▶ [Source information]:
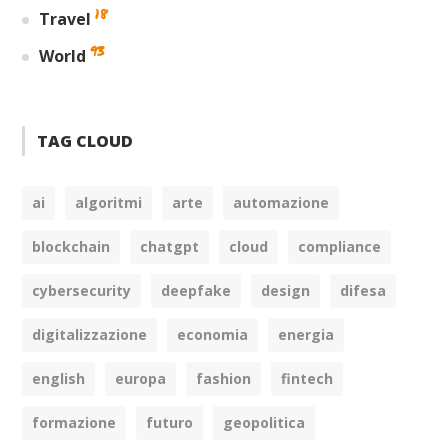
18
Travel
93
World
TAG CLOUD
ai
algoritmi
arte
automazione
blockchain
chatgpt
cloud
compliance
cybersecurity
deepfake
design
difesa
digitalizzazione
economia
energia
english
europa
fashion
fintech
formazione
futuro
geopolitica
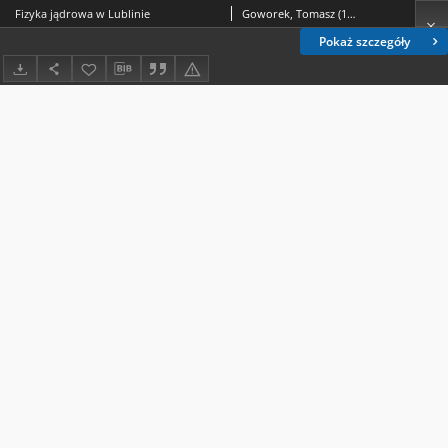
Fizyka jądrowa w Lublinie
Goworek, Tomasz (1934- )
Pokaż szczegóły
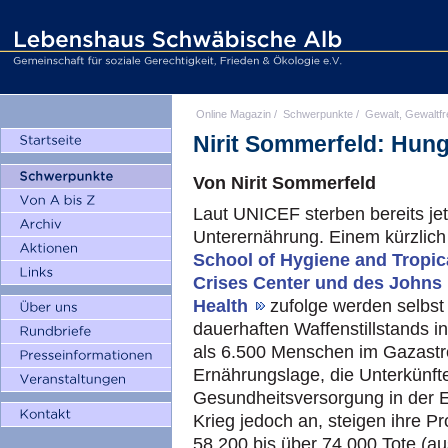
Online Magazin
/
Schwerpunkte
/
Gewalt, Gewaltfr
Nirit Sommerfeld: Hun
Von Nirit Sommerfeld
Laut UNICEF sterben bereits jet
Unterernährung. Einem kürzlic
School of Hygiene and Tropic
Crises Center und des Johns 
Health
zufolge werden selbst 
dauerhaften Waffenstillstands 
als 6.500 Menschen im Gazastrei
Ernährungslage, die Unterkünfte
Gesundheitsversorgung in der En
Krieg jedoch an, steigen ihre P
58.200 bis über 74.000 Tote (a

--

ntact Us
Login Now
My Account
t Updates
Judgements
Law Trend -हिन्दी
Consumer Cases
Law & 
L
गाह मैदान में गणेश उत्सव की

* * *

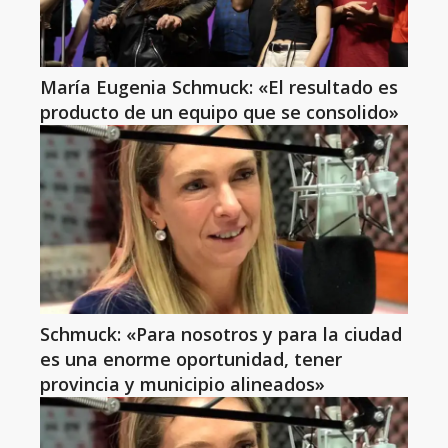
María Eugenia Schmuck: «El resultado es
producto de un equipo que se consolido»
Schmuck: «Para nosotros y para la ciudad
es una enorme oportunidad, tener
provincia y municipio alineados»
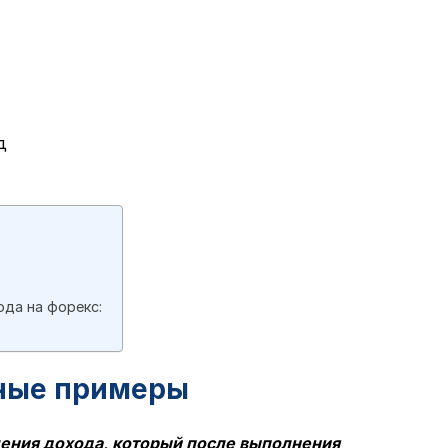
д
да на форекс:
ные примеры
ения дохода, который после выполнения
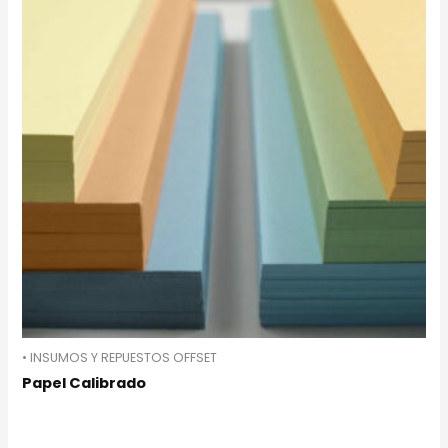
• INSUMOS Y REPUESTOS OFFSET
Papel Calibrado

▶ [Task statement]: Show every line from the entries that includes the word "Nirit".

▶ [Your response]:
Nirit Sommerfeld: Hun
Von Nirit Sommerfeld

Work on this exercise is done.